サービスレベルの(経験的に非常に使える)古典的定義を提供してきましたが、この定義が絶対的ではないことを理解する事が重要です。実際に、サービスレベルは全く異なる方法で理解する事が出来るのです。

これらの定義を、よく理解出来る例を見てみましょう:

店は、午前10時から午後8時まで休まずに開くと想像して下さい。 店を開けた時、店舗には製品Aの在庫が9個ありました。日中、製品Aを購入しようと二人の顧客が店に入り:最初のお客は午前11時に9個を購入しようとし、二番目の顧客は、午後4時に1個を購入しようとします。
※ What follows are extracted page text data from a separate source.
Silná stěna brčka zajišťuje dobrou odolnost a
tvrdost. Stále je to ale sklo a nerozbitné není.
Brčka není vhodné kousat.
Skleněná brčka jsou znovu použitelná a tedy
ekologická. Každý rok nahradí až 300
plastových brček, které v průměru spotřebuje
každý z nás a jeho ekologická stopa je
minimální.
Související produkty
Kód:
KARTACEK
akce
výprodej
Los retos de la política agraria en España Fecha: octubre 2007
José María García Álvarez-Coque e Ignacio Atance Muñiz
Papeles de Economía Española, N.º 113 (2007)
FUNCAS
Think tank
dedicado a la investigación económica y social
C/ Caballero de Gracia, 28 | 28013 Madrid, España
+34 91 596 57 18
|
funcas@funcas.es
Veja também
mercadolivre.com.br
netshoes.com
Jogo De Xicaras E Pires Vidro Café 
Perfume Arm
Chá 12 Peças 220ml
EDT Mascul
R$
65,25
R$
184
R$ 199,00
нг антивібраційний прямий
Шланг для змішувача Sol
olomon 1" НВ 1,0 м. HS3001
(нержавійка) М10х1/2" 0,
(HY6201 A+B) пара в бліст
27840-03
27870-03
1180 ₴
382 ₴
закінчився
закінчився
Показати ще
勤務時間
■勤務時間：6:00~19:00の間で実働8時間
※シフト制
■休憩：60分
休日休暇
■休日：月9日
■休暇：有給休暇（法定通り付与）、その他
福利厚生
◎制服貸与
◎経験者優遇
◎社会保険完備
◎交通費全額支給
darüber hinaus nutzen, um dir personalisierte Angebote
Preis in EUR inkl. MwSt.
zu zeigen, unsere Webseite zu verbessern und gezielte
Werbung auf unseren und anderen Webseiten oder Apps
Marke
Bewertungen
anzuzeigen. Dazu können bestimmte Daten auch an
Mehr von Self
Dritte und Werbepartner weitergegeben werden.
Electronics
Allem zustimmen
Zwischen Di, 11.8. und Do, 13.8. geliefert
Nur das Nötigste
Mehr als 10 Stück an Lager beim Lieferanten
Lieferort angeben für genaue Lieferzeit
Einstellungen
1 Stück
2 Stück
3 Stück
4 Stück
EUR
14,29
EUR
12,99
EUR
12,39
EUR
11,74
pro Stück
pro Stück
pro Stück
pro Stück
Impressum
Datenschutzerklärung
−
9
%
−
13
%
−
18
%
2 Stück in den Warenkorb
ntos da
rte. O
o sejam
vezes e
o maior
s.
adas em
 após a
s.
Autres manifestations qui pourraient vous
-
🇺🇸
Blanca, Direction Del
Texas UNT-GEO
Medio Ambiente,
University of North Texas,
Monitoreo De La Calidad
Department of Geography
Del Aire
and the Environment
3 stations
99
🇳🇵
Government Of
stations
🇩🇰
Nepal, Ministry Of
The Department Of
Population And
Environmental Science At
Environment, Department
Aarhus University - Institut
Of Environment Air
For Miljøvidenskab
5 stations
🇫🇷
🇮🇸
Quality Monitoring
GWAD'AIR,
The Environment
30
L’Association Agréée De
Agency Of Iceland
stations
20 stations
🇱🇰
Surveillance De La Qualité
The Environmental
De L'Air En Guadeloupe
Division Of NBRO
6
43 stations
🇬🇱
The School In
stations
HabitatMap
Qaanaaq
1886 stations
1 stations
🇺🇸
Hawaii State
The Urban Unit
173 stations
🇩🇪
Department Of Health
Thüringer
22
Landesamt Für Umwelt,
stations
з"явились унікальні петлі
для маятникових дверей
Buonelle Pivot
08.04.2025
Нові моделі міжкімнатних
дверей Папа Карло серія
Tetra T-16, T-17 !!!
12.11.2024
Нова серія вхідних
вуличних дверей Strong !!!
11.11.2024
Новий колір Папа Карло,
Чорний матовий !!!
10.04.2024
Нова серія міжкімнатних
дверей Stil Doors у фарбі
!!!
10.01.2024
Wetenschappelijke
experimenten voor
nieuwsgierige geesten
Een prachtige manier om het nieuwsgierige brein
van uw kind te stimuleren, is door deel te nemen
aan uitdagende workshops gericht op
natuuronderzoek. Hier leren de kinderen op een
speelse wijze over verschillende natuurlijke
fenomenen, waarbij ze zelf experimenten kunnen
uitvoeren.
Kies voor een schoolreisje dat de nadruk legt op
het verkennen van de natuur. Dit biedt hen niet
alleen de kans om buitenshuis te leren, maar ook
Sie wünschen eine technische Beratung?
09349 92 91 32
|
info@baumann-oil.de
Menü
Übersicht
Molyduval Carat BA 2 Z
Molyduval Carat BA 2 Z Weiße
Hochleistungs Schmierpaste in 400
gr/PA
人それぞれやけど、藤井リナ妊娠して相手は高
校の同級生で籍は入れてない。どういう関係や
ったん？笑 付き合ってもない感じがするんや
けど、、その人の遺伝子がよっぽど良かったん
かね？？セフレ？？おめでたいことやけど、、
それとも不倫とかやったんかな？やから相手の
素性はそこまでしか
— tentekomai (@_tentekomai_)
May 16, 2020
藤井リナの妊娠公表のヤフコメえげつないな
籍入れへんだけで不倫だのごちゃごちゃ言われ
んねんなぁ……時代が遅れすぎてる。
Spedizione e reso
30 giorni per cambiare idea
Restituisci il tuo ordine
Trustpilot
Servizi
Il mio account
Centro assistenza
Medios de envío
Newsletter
この設定では、最初のクライアントは9個を購入する事が出来ますが、その為に、午前11時には在庫切れの店舗になります:
  • もし、サービスレベルが「製品個数に対する総需要の割合」を表すのであれば、実際に満たされており、その日のサービスレベルは、90%(10の需要の内、9個が販売)です。
  • サービスレベルが、実際に成立した「注文(/カート)に対する総需要の割合」を表わすなら、その日の、サービスレベルは50%(1クライアントは完全に満足したが、1クライアントは在庫なし)になります。それぞれの注文が1個だった場合、この定義は一つ前の数字と近似値になる事に気づいて下さい。
  • 最後に、サービスレベルが、「全時間に対する在庫切れになっていない状態の時間の割合」を表すのであれば、その日のサービスレベルは10%(10時間の開店時間の中で、開店後の1時間で在庫切れに)になります。もし売上が時間に均一に行われるなら、この定義は前回の結果と近似値になる事に気づいて下さい。

これらの各例は、サービスレベルの定義に対して、それぞれの観点を表しています。最初のものは、失われた販売に、二番目は顧客満足度に、三番目は事実を中心にとらえています。これは、サービスレベルを測定しようとする際に、最も重要な事は「正確に何を測定しようとするのかを定義する」ことだと示しています。

ほとんどの場合、従来の小売業者は、失われた売上を測定することを選ぼうとします。問題は、「失われた売上の測定」(注文または個数において)が「非常に困難」であるという事です。なぜなら、残念ながら、顧客は店の棚が空になっているのが分かっても、通常は、このようなインシデントの報告をしないからです。このような測定が唯一可能な状況は、顧客が、例えばeコマースで発注をし、その際に在庫切れの警告がないか、ともかく注文を余儀なくされている(非脱落型クライアント)のような希少な場合です。

「実際の売上と予想売上の比較」に基づくアプローチは、予測が完璧であるという、誤った定義である仮定に基づいており、大きな欠陥があります。このアプローチは、良くても、異常な販売を警告する程度で、信頼性の高いサービスレベルの指標を、実際に提供する機会を持ちません。

従い、最終的に、サービスレベルを測定する2通りのメソッドのみ残されています:伝統的な、非常にコストのかかる手動の調査員(空の棚を探す)を置くか、在庫データは正確で、販売パターンは多かれ少なかれよく分かっているという、非常に大胆(殆ど大間違い)な予測をするかです。

Lokadは見つけた:パッシブ対アクティブなサービスレベル

在庫の最適化に使う古典的な予測メソッドは、実際のサービスレベルを殆ど制御する事はありません。実際、 安全在庫 の計算で行った予測は、間違っており、サービスレベルの測定において、「理論的なサービスレベル」を実際に掴む事は出来ません。しかし、Lokadは、適切な方法論であるクォンタイル予測を使って実現しており、これこそが、必要なサービスレベルに確実に達成させる事を可能にします。

「設計された」サービスレベルを保証する在庫管理方法を採用する事で、多くのプロセスを簡素化し、サービスレベルの最適化をスタートさせる現実的な可能性を提供しています。